Applied Data Science with Python and Jupyter

By: Alex Galea

Overview of this book

Getting started with data science doesn't have to be an uphill battle. Applied Data Science with Python and Jupyter is a step-by-step guide ideal for beginners who know a little Python and are looking for a quick, fast-paced introduction to these concepts. In this book, you'll learn every aspect of the standard data workflow process, including collecting, cleaning, investigating, visualizing, and modeling data. You'll start with the basics of Jupyter, which will be the backbone of the book. After familiarizing ourselves with its standard features, you'll look at an example of it in practice with our first analysis. In the next lesson, you dive right into predictive analytics, where multiple classification algorithms are implemented. Finally, the book ends by looking at data collection techniques. You'll see how web data can be acquired with scraping techniques and via APIs, and then briefly explore interactive visualizations.
Table of Contents (6 chapters)

Basic Functionality and Features


In this section, we first demonstrate the usefulness of Jupyter Notebooks with examples and through discussion. Then, in order to cover the fundamentals of Jupyter Notebooks for beginners, we'll see the basic usage of them in terms of launching and interacting with the platform. For those who have used Jupyter Notebooks before, this will be mostly a review; however, you will certainly see new things in this topic as well.

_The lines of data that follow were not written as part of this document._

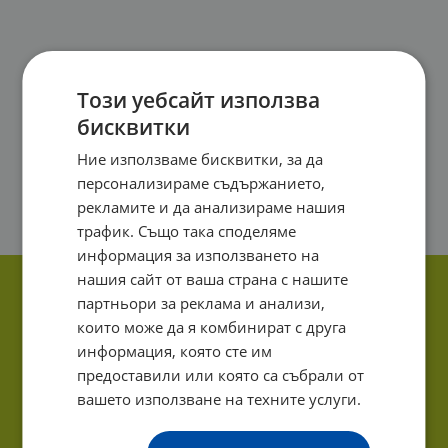
Този уебсайт използва
бисквитки
Ние използваме бисквитки, за да
персонализираме съдържанието,
рекламите и да анализираме нашия
трафик. Също така споделяме
информация за използването на
нашия сайт от ваша страна с нашите
партньори за реклама и анализи,
които може да я комбинират с друга
информация, която сте им
предоставили или която са събрали от
вашето използване на техните услуги.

What is a Jupyter Notebook and Why is it Useful?

Jupyter Notebooks are locally run web applications which contain live code, equations, figures, interactive apps, and Markdown text. The standard language is Python, and that's what we'll be using for this book; however, note that a variety of alternatives are supported. This includes the other dominant data science language, R:

Figure 1.1: Jupyter Notebook sample workbook

Those familiar with R will know about R Markdown. Markdown documents allow for Markdown-formatted text to be combined with executable code. Markdown is a simple language used for styling text on the web. For example, most GitHub repositories have a README.md Markdown file. This format is useful for basic text formatting. It's comparable to HTML but allows for much less customization.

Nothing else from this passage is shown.